### [EXERCISE OBJECTIVE]
Look for "souligne" in every line of the listing. Copy the lines that have it.

### [DATA SHOWN]
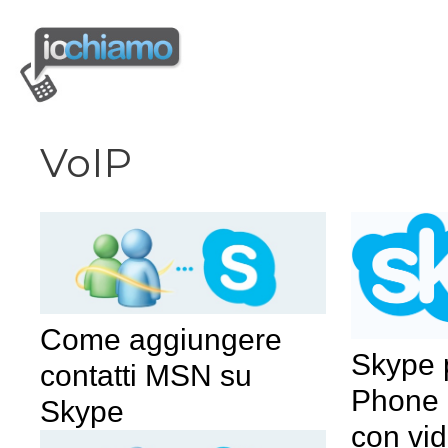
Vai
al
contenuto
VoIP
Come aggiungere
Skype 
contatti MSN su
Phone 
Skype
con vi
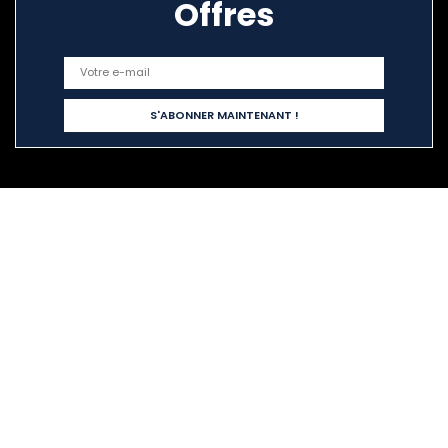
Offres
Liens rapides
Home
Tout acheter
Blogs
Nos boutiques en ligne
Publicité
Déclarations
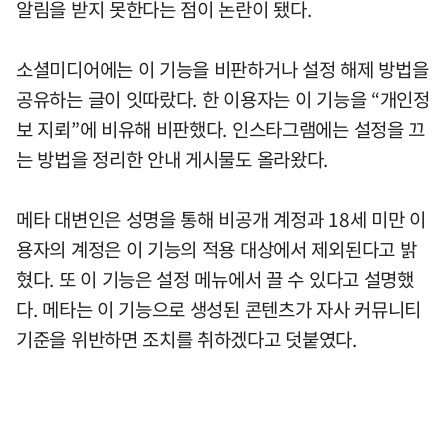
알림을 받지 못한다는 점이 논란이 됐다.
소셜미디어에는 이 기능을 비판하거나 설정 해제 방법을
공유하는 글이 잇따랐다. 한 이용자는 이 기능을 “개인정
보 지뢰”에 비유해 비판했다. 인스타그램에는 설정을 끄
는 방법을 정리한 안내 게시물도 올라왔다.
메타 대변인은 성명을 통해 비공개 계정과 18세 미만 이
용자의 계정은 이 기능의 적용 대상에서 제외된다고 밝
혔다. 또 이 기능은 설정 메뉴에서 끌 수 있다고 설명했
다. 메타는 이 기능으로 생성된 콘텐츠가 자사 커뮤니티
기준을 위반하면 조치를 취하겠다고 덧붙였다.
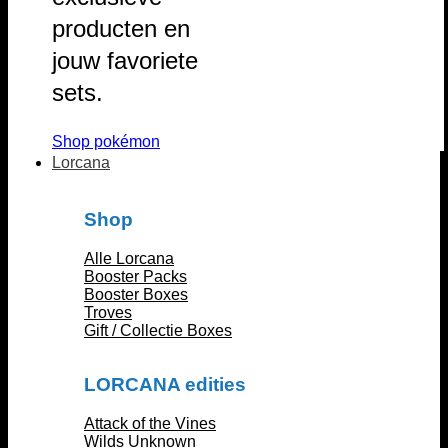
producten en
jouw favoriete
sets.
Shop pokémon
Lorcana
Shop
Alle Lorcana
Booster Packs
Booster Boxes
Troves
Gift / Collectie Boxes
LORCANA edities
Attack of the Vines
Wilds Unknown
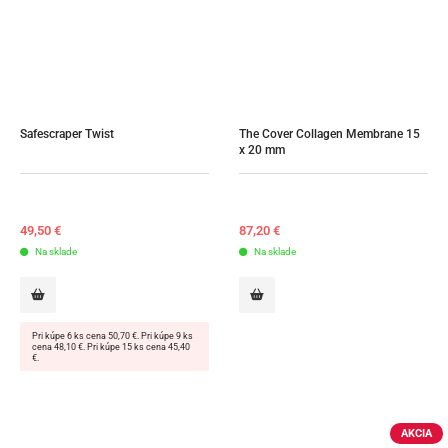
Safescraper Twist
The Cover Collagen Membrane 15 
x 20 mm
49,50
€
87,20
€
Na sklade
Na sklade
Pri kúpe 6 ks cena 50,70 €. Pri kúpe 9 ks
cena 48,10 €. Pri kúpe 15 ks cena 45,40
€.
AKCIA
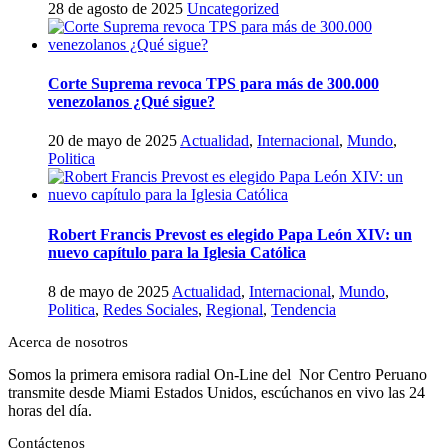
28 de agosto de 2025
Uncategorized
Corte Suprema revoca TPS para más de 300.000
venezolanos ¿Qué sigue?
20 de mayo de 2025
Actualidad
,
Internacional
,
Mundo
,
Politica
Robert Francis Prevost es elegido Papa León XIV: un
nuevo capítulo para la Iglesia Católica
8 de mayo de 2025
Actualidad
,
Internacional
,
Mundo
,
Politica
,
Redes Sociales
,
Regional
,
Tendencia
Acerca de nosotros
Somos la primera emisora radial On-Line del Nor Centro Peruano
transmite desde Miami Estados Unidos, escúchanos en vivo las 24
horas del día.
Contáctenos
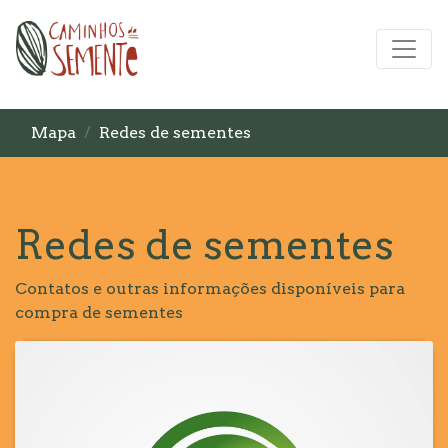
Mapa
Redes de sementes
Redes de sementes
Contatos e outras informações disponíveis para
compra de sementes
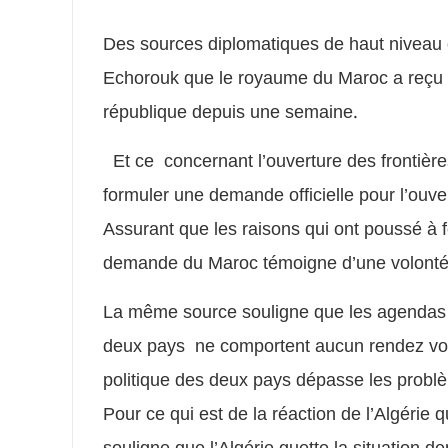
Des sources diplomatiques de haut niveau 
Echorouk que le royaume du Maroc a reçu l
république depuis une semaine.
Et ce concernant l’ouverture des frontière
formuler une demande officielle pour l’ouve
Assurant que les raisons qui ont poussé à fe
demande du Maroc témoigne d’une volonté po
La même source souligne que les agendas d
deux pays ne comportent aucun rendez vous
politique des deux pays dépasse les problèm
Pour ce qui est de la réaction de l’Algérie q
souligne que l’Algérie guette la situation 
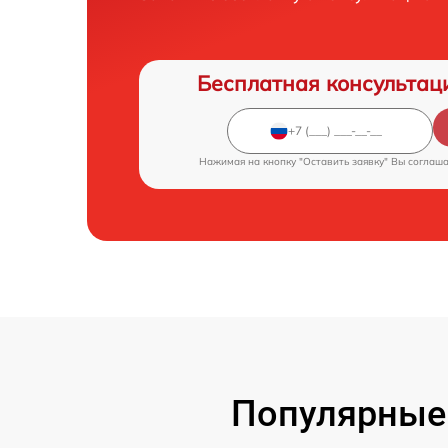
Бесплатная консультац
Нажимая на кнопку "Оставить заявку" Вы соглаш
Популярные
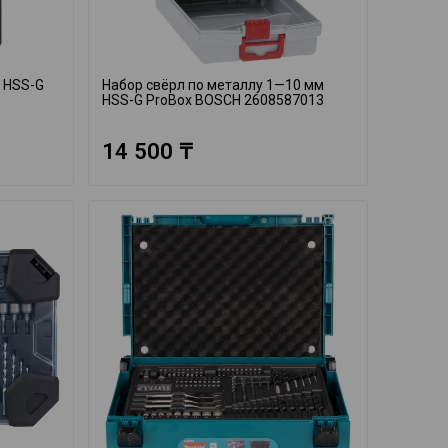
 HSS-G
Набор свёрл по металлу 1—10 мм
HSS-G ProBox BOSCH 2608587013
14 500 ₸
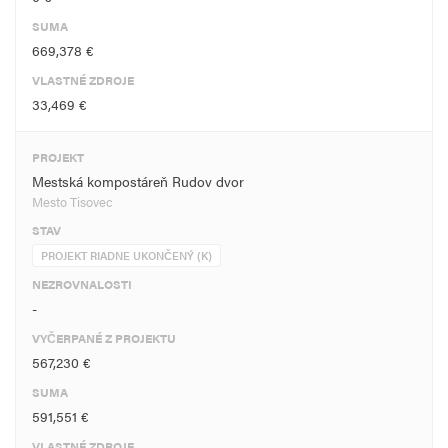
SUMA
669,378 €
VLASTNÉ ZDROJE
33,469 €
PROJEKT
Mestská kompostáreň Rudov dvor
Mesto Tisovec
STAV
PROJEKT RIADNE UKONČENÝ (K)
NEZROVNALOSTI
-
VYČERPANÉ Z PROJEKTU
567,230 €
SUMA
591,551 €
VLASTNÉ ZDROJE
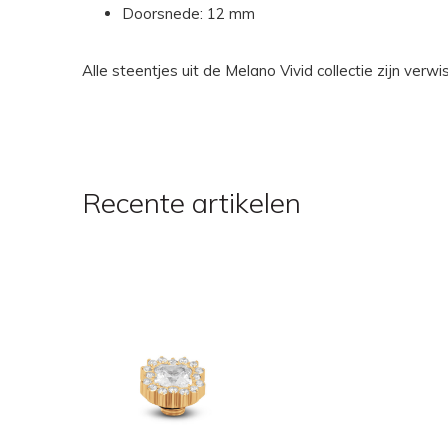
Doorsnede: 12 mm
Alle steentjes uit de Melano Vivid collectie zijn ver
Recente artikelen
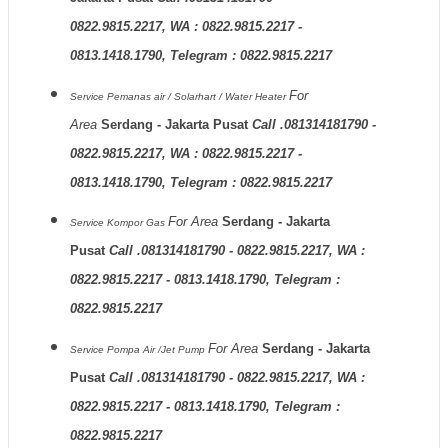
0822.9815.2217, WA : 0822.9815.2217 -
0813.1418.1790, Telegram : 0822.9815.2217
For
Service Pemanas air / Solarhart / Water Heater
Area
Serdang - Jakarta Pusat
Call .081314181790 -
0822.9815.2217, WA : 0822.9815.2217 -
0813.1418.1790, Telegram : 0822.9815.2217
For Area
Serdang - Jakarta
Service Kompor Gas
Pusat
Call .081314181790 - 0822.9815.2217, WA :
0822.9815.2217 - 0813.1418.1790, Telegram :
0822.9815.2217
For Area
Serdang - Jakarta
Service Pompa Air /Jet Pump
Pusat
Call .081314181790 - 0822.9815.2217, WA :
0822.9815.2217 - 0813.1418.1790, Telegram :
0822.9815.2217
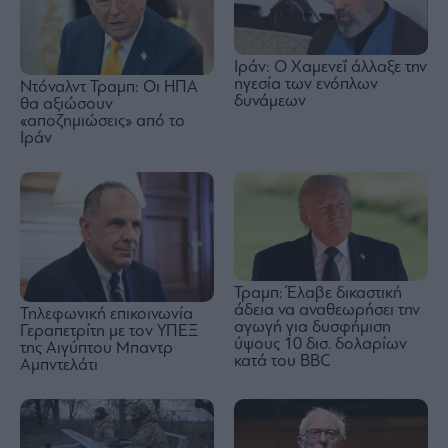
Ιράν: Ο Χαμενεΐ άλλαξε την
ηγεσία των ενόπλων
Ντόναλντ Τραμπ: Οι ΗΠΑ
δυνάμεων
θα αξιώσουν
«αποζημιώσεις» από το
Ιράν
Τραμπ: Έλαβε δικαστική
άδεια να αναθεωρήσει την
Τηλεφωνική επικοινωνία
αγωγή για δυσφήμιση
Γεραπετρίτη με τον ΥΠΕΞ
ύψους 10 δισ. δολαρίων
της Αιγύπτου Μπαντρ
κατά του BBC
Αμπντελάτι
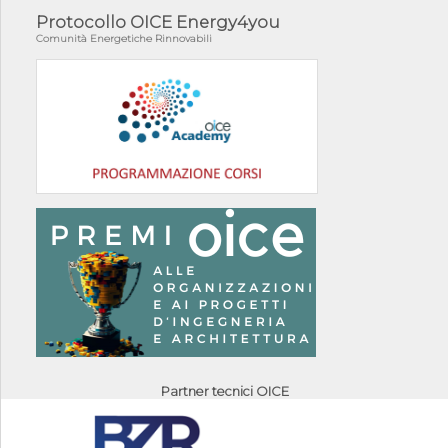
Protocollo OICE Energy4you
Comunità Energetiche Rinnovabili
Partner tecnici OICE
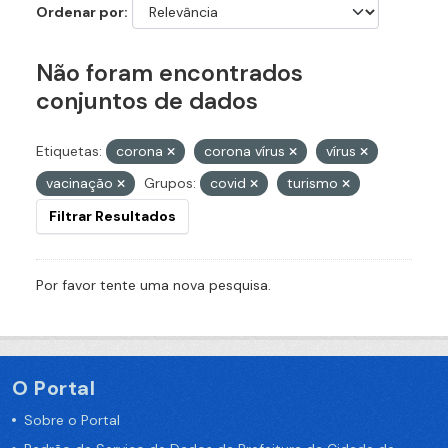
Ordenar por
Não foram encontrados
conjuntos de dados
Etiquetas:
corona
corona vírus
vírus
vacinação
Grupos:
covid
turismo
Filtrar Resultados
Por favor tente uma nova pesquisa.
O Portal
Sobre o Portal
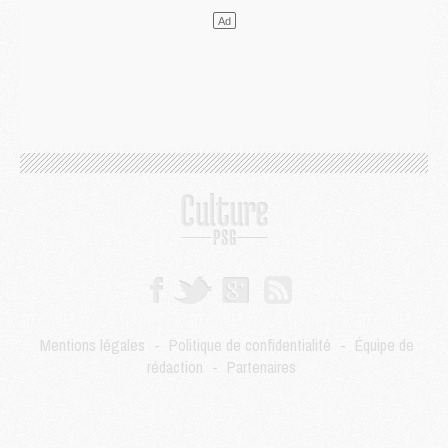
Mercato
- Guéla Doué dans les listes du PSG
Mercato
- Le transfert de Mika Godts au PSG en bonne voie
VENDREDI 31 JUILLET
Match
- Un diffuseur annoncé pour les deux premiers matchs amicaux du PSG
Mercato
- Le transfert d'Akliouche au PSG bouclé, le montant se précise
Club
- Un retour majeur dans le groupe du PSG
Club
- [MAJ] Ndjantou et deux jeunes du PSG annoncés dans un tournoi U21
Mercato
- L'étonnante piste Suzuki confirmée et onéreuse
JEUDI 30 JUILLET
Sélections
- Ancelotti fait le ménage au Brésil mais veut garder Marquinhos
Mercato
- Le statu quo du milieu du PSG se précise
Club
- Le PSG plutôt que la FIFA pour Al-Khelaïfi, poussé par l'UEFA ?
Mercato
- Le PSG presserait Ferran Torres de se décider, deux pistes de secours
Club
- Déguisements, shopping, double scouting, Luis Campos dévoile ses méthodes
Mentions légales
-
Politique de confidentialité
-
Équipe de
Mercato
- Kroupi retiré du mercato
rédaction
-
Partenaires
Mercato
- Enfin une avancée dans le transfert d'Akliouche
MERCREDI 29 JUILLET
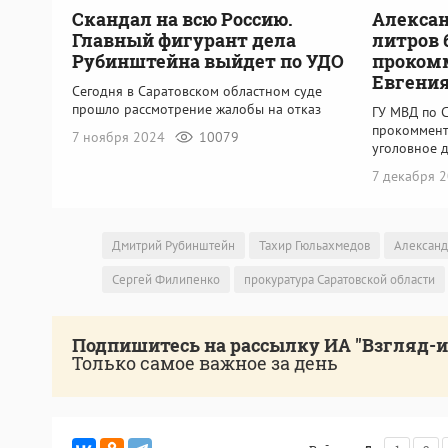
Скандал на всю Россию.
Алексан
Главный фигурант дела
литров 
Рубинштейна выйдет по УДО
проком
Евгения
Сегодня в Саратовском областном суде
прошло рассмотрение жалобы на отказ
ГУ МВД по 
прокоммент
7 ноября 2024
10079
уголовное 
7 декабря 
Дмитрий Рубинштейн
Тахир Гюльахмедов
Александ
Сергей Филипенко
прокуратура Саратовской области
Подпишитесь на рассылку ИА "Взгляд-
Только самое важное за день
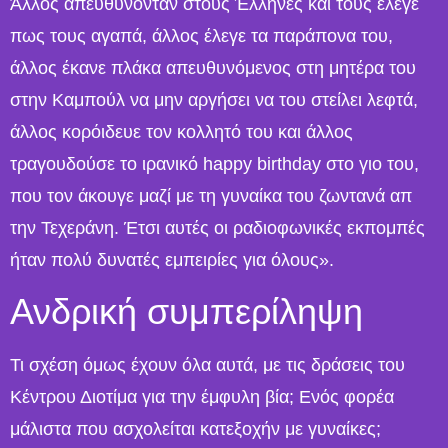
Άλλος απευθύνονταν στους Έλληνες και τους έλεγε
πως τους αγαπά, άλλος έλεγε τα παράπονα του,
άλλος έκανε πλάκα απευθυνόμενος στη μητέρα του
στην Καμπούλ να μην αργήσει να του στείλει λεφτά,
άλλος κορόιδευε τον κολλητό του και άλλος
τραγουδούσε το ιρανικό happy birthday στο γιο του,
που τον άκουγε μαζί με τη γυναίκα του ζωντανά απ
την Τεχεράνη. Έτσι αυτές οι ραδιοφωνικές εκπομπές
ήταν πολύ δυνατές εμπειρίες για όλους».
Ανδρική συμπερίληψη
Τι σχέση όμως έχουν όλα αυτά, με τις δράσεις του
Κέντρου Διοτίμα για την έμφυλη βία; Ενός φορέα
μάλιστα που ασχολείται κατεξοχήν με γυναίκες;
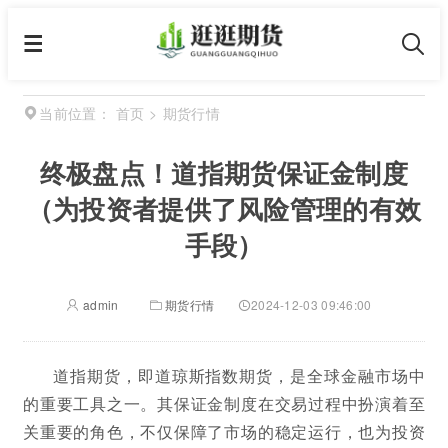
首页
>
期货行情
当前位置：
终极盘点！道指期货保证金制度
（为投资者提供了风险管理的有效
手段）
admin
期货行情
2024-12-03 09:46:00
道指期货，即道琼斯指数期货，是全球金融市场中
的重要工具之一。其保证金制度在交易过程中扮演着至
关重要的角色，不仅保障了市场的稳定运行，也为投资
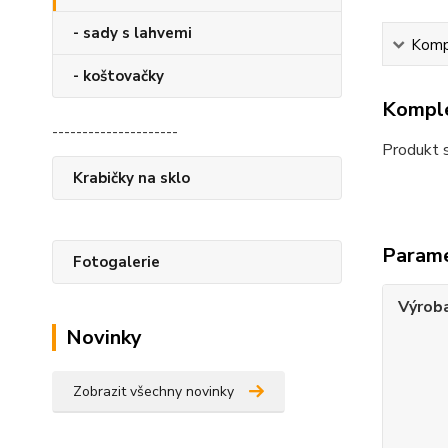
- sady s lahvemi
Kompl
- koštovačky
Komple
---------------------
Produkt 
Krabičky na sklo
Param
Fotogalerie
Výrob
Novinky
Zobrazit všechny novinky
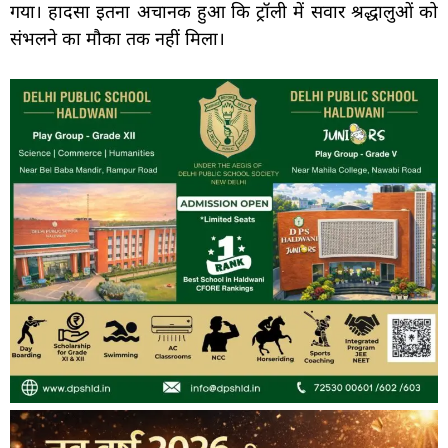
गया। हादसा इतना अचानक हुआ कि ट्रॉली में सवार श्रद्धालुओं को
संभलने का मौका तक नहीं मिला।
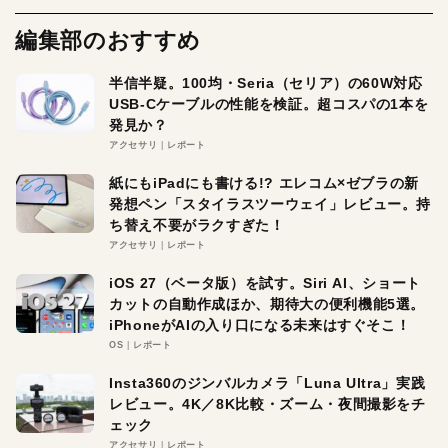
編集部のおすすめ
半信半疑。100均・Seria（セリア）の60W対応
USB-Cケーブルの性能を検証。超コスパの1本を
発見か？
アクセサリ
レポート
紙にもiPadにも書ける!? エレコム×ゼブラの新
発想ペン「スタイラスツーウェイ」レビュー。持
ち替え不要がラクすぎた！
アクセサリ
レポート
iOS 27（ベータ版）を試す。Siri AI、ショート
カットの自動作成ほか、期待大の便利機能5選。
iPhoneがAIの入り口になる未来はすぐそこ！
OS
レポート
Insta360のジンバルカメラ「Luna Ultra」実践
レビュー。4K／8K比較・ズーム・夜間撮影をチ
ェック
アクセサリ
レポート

### [OUTPUT]
La même source souligne que les agendas d
souligne que l’Algérie guette la situation 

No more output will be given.